The prevalence of AR and NAR among patients with OSA was 27.1% and 28.7%, respectively, with no significant differences in the severity of rhinitis. Ordinal logistic regression analysis showed AR and NAR were not the risk factors for severity of OSA. There were significant differences of polysomnography parameters in sleep efficiency (79.7 ± 2.0 versus 85.2 ± 1.4 between AR and NAR; 79.7 ± 2.0 versus 87.2 ± 1.4 between AR and no-rhinitis) and arousal index (36.8 ± 4.1 versus 24.7 ± 3.5 between AR and no-rhinitis). Patients with NAR had lower average arterial oxygen saturation (91.9 ± 0.6 versus 94.0 ± 0.6) and minimal arterial oxygen saturation (70.6 ± 1.7 versus 77.3 ± 1.8), compared with subjects categorized as no-rhinitis.

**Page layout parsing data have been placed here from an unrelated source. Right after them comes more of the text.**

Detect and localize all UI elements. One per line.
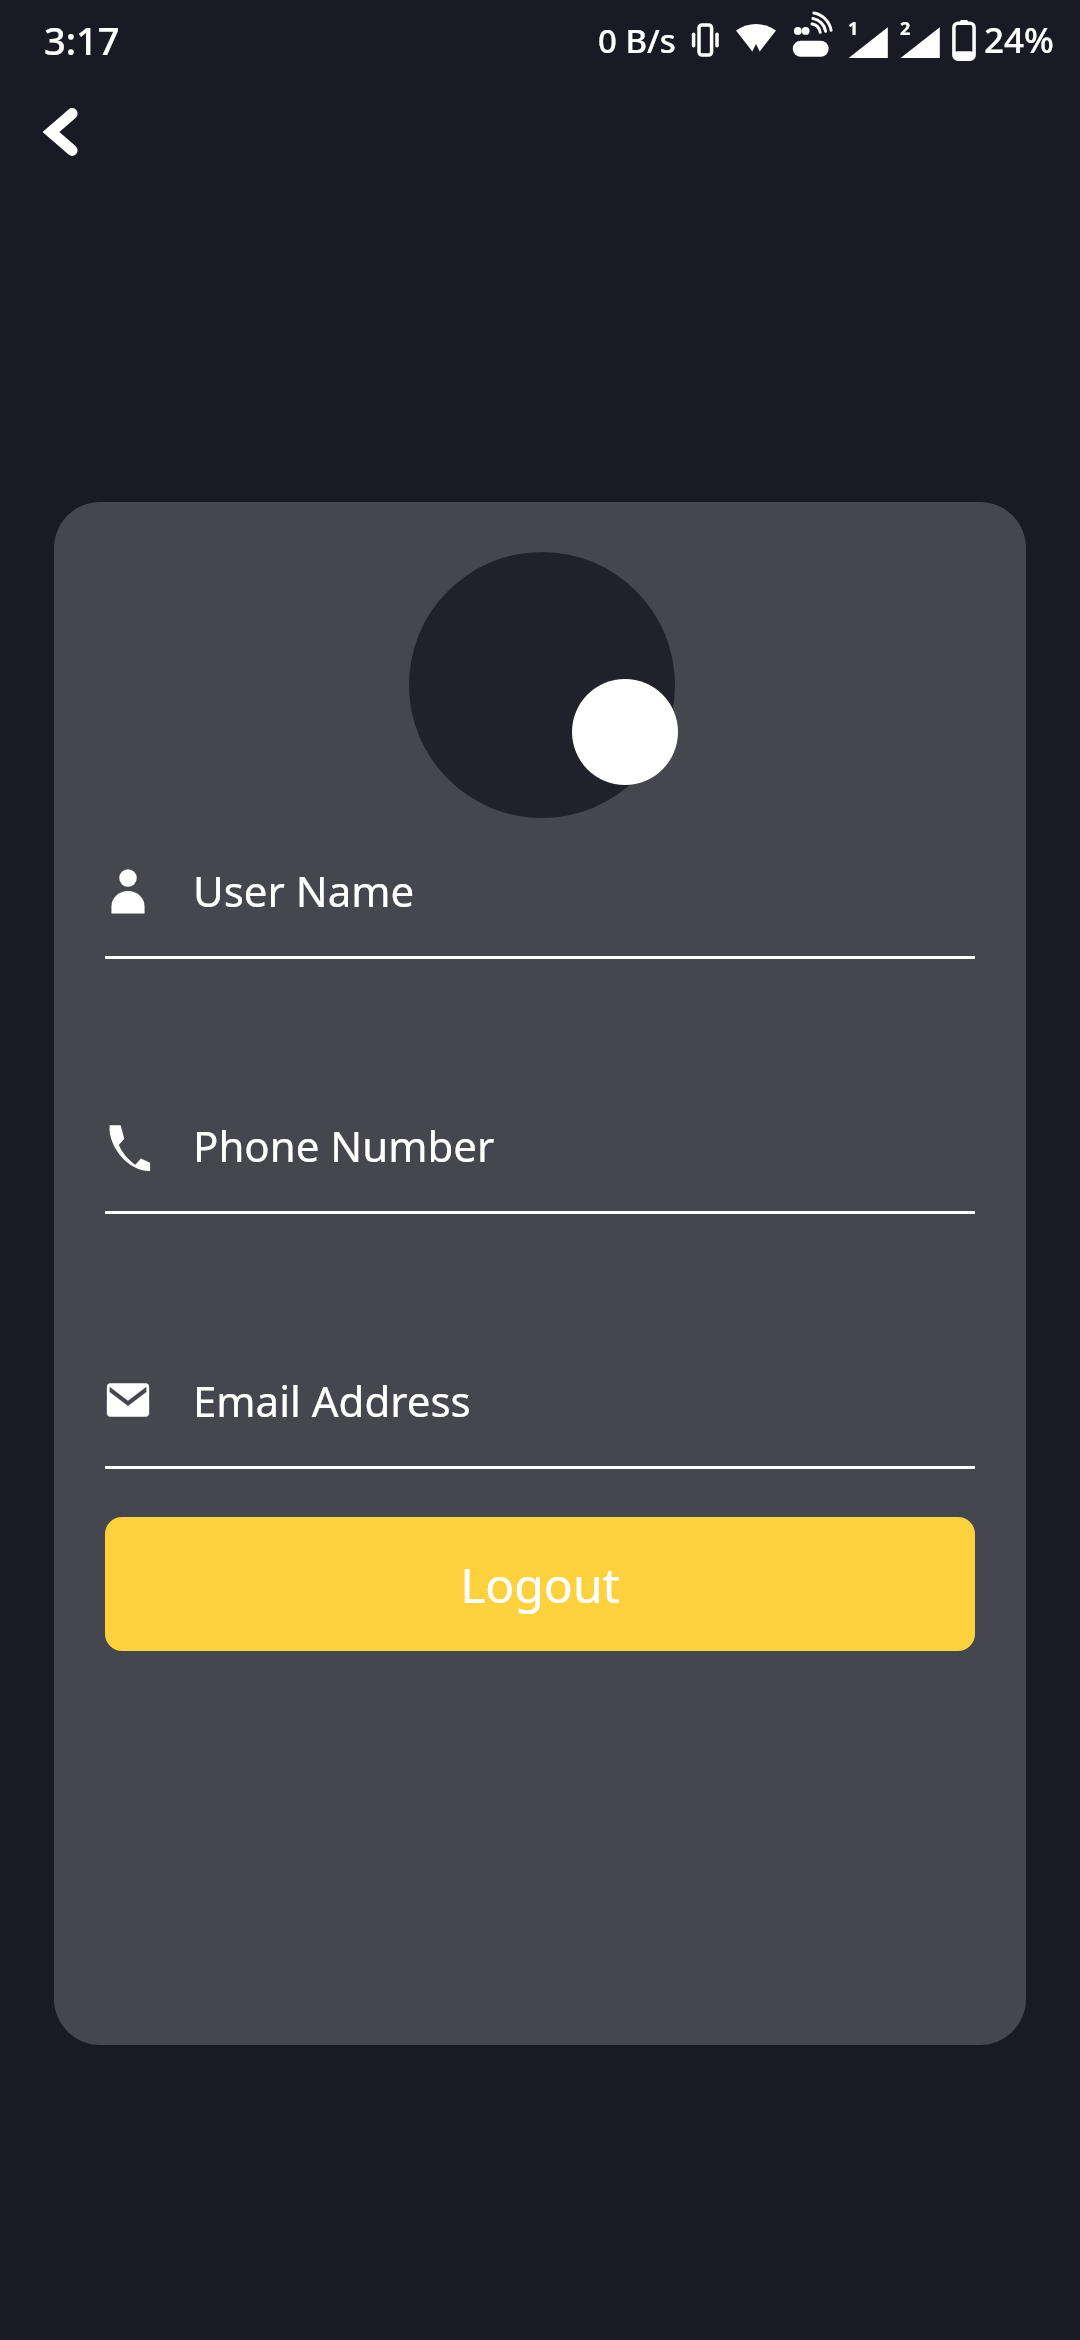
staticText: 2 [900, 16, 911, 41]
button[interactable]: Back [18, 88, 106, 176]
button[interactable]: Logout [105, 1517, 975, 1651]
staticText: 24% [984, 16, 1054, 64]
staticText: 1 [848, 16, 859, 41]
button[interactable]: Email Address [105, 1364, 975, 1469]
staticText: 3:17 [44, 14, 120, 66]
staticText: 0 B/s [598, 18, 676, 63]
staticText: Email Address [193, 1372, 471, 1429]
button[interactable]: User Name [105, 854, 975, 959]
staticText: Logout [460, 1552, 620, 1617]
button[interactable]: Phone Number [105, 1109, 975, 1214]
staticText: User Name [193, 862, 415, 919]
staticText: Phone Number [193, 1117, 495, 1174]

This study suggests that despite a comparatively high prevalence in patients with OSA, the presence or severity of AR or NAR does not influence the severity of OSA; however, rhinitis may significantly disturb sleep in patients with OSA.
几项研究表明,鼻炎是导致阻塞性睡眠呼吸暂停(OSA)发病的原因之一。我们旨在研究变应性鼻炎(AR)和非变应性鼻炎(NAR)的流行程度及其对 OSA 严重程度的影响。
通过使用经过验证的问卷和皮肤点刺试验,对 240 例经标准化多导睡眠图(PSG)证实的 OSA 患者进行 AR 和 NAR 的存在评估。采用卡方检验、方差分析和最小显著差异检验进行数据比较。采用有序逻辑回归分析评估 OSA 严重程度与鼻炎、年龄、性别和体重指数之间的关系。
在 OSA 患者中,AR 和 NAR 的患病率分别为 27.1%和 28.7%,鼻炎的严重程度无显著差异。有序逻辑回归分析显示,AR 和 NAR 不是 OSA 严重程度的危险因素。在睡眠效率(AR 与 NAR 之间分别为 79.7±2.0 与 85.2±1.4;AR 与无鼻炎之间分别为 79.7±2.0 与 87.2±1.4)和觉醒指数(AR 与无鼻炎之间分别为 36.8±4.1 与 24.7±3.5)方面,AR 和 NAR 患者的睡眠参数存在显著差异。与无鼻炎患者相比,NAR 患者的平均动脉血氧饱和度(91.9±0.6 与 94.0±0.6)和最小动脉血氧饱和度(70.6±1.7 与 77.3±1.8)较低。
本研究表明,尽管 OSA 患者中鼻炎的患病率较高,但 AR 或 NAR 的存在或严重程度并不影响 OSA 的严重程度;然而,鼻炎可能会严重干扰 OSA 患者的睡眠。